We all caught a train to Reims on the 10th to watch the finish of Stage 6 of the Tour. It was really just an excuse to revisit the place — we can't resist it. We found a good place to see the riders come round the last bend 1km from the finish. Elsie and Joey scored lots of goodies from the Caravanne as they passed. Without the Caravanne it wouldn't be worth waiting for the few fleeting seconds it takes for the riders to speed by but the ambience of being 'live' at such a momentous global event is something special. Next day we stood again at the side of the road in Chalons to see them race past. An even better haul of goodies as Joey waved our large Aussie flag and they responded with extra generosity. With the Tour 2014 over we set off into the gorgeous Champagne district with stops at Condé sur Marne, Mareuil sur Ay and Epernay. Excursions by bikes and motorbikes to Bouzy, Tours sur Marne, Ay, Haute Villers and Mutigny ensured stocks of bubbly were replenished and understandably lots of tastings were required prior to confirming purchases. We couldn't cruise past Vraux without taking the family to visit the Musée de l'Aviation 1939-45. This amazing museum to WWII aviation history is housed in a converted barn in the middle of a tiny village. The curators and collectors are a bunch of voluntary enthusiasts who spend their weekends cleaning and restoring wreckage and remnants of war planes found, and still being found, in the French countryside. Among the memorabilia is a display about a Lancaster bomber which crashed near Chalons, 17 December, 1944 — the day after I was born. Navigator on that fateful flight — all the crew survived and were repatriated — was our dear Rotarian friend Keith Robson. We wish you well, Keith.

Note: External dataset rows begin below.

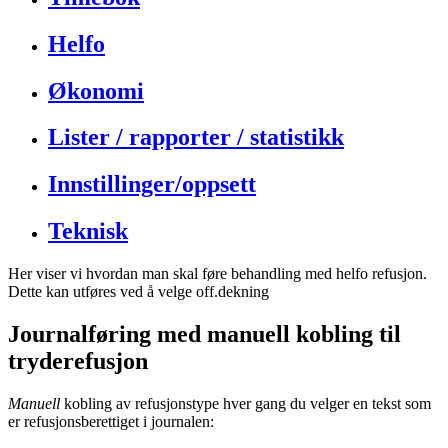
Helfo
Økonomi
Lister / rapporter / statistikk
Innstillinger/oppsett
Teknisk
Her
viser
vi
hvordan
man
skal
f
ø
re
behandling
med
helfo
refusjon
.
Dette
kan
utf
ø
res
ved
å
velge
off
.
dekning
Journalf
ø
ring
med
manuell
kobling
til
tryderefusjon
Manuell
kobling
av
refusjonstype
hver
gang
du
velger
en
tekst
som
er
refusjonsberettiget
i
journalen
:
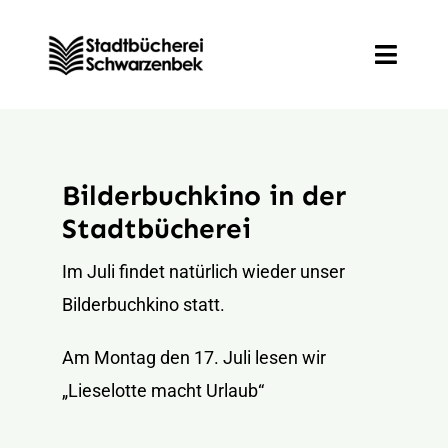
Zum
Inhalt
Toggle
springen
Naviga
Entdecken
Bilderbuchkino in der
Informieren
Stadtbücherei
Mitmachen
Im Juli findet natürlich wieder unser
Bilderbuchkino statt.
Veranstaltungen
Am Montag den 17. Juli lesen wir
„Lieselotte macht Urlaub“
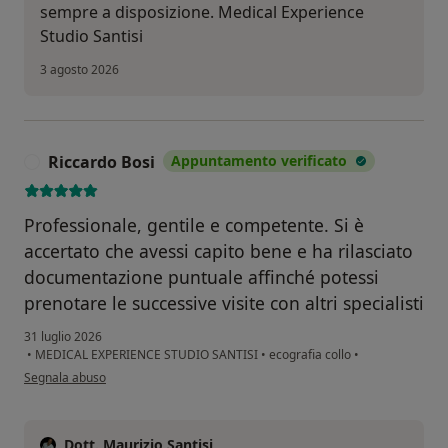
sempre a disposizione. Medical Experience
Studio Santisi
3 agosto 2026
Riccardo Bosi
Appuntamento verificato
R
Professionale, gentile e competente. Si è
accertato che avessi capito bene e ha rilasciato
documentazione puntuale affinché potessi
prenotare le successive visite con altri specialisti
31 luglio 2026
•
MEDICAL EXPERIENCE STUDIO SANTISI
•
ecografia collo
•
secondo l'opinione dell'utente Riccardo Bosi
Segnala abuso
Dott. Maurizio Santisi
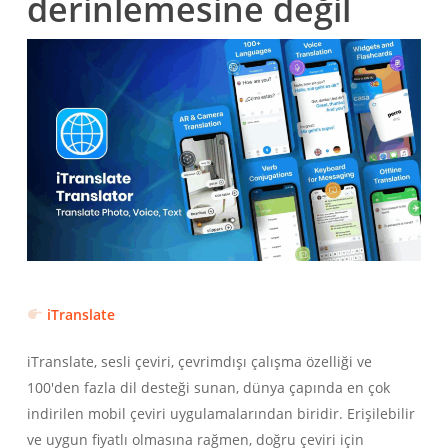
derinlemesine değil
Українська
Polski
Nederlands
Tiếng Việt
iTranslate
Bahasa Indonesia
iTranslate, sesli çeviri, çevrimdışı çalışma özelliği ve
हिन्दी
100'den fazla dil desteği sunan, dünya çapında en çok
العربية
indirilen mobil çeviri uygulamalarından biridir. Erişilebilir
ve uygun fiyatlı olmasına rağmen, doğru çeviri için
Português do Brasil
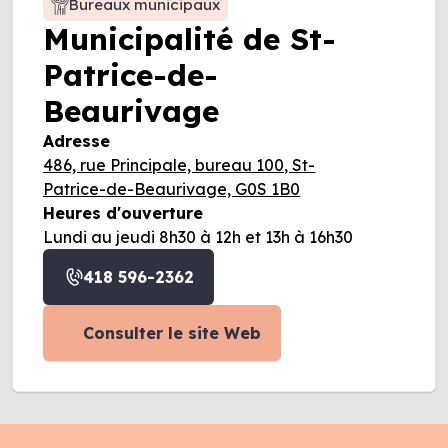
Bureaux municipaux
Municipalité de St-
Patrice-de-
Beaurivage
Adresse
486, rue Principale, bureau 100, St-
Patrice-de-Beaurivage, G0S 1B0
Heures d'ouverture
Lundi au jeudi 8h30 à 12h et 13h à 16h30
418 596-2362
Consulter le site Web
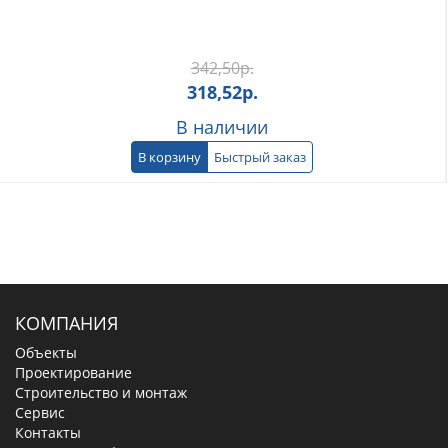
342,50
р.
318,52
р.
В наличии
В корзину
Быстрый заказ
КОМПАНИЯ
Объекты
Проектирование
Строительство и монтаж
Сервис
Контакты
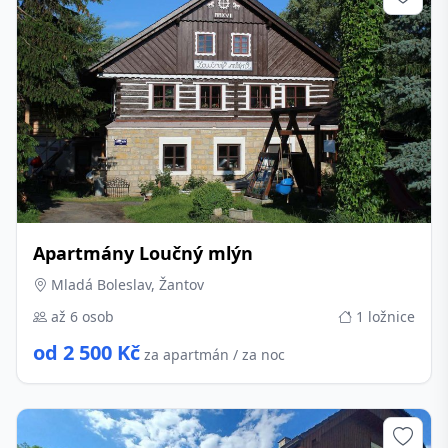
Apartmány Loučný mlýn
Mladá Boleslav, Žantov
až 6 osob
1 ložnice
od 2 500 Kč
za apartmán / za noc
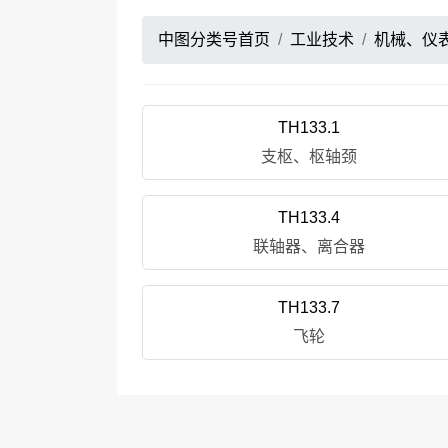
中图分类号首页
工业技术
机械、仪
TH133.1
支枢、枢轴颈
TH133.4
联轴器、离合器
TH133.7
飞轮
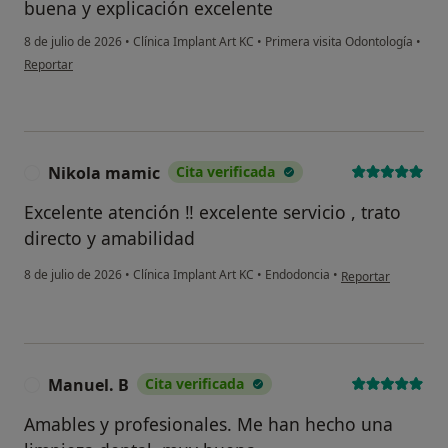
buena y explicación excelente
8 de julio de 2026
•
Clínica Implant Art KC
•
Primera visita Odontología
•
en opinión del usuario Fernando
Reportar
Nikola mamic
Cita verificada
N
Excelente atención ‼ excelente servicio , trato
directo y amabilidad
en opinión del usu
8 de julio de 2026
•
Clínica Implant Art KC
•
Endodoncia
•
Reportar
Manuel. B
Cita verificada
M
Amables y profesionales. Me han hecho una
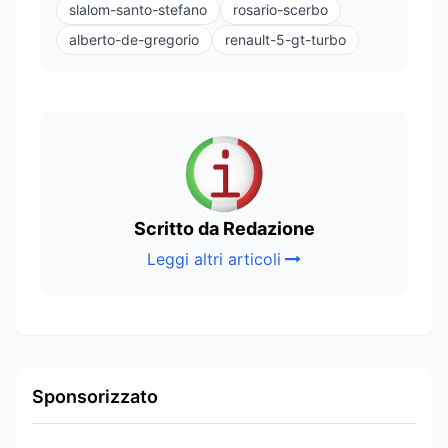
slalom-santo-stefano
rosario-scerbo
alberto-de-gregorio
renault-5-gt-turbo
Scritto da Redazione
Leggi altri articoli
Sponsorizzato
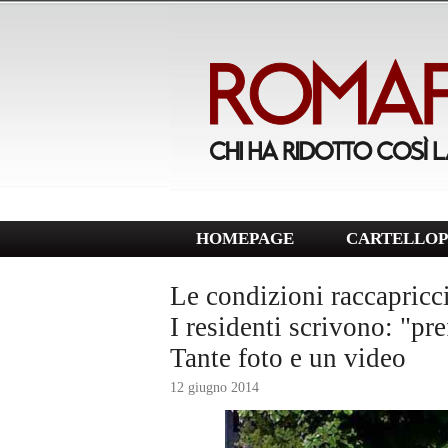
HOMEPAGE
CARTELLOP
Le condizioni raccapricci
I residenti scrivono: "pr
Tante foto e un video
12 giugno 2014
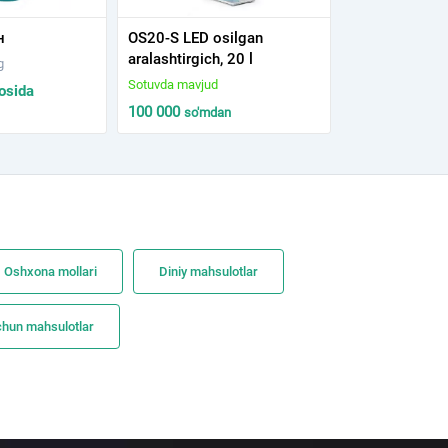
н
OS20-S LED osilgan
aralashtirgich, 20 l
g
Sotuvda mavjud
osida
100 000
so'm
dan
Oshxona mollari
Diniy mahsulotlar
chun mahsulotlar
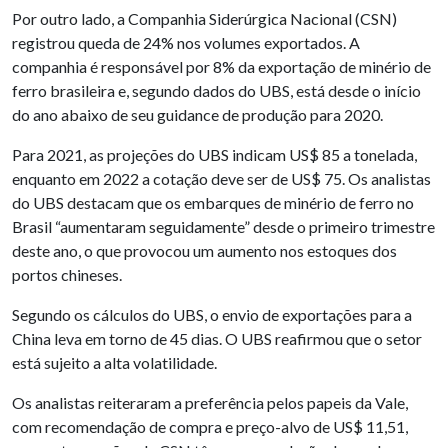
Por outro lado, a Companhia Siderúrgica Nacional (CSN)
registrou queda de 24% nos volumes exportados. A
companhia é responsável por 8% da exportação de minério de
ferro brasileira e, segundo dados do UBS, está desde o início
do ano abaixo de seu guidance de produção para 2020.
Para 2021, as projeções do UBS indicam US$ 85 a tonelada,
enquanto em 2022 a cotação deve ser de US$ 75. Os analistas
do UBS destacam que os embarques de minério de ferro no
Brasil “aumentaram seguidamente” desde o primeiro trimestre
deste ano, o que provocou um aumento nos estoques dos
portos chineses.
Segundo os cálculos do UBS, o envio de exportações para a
China leva em torno de 45 dias. O UBS reafirmou que o setor
está sujeito a alta volatilidade.
Os analistas reiteraram a preferência pelos papeis da Vale,
com recomendação de compra e preço-alvo de US$ 11,51,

At Epernay we bade farewell to Gray, Suellen and kids as they left to spend several days in Paris. The temperature immediately soared to +40C and we roasted, too hot to do anything except loll in the shade. We crept down to Damery to sample more champagne at caves within the village but ventures further afield were deemed out of the question. The harvesters are out again and huge loads of wheat are trundling past us into the silos and a few heavily laden commercial barges are also on the move. All is well; there will be bread in France. We are now on our way to Chateau Thierry and it is cooler so hopefully we'll get up into the hills before we leave Champagne.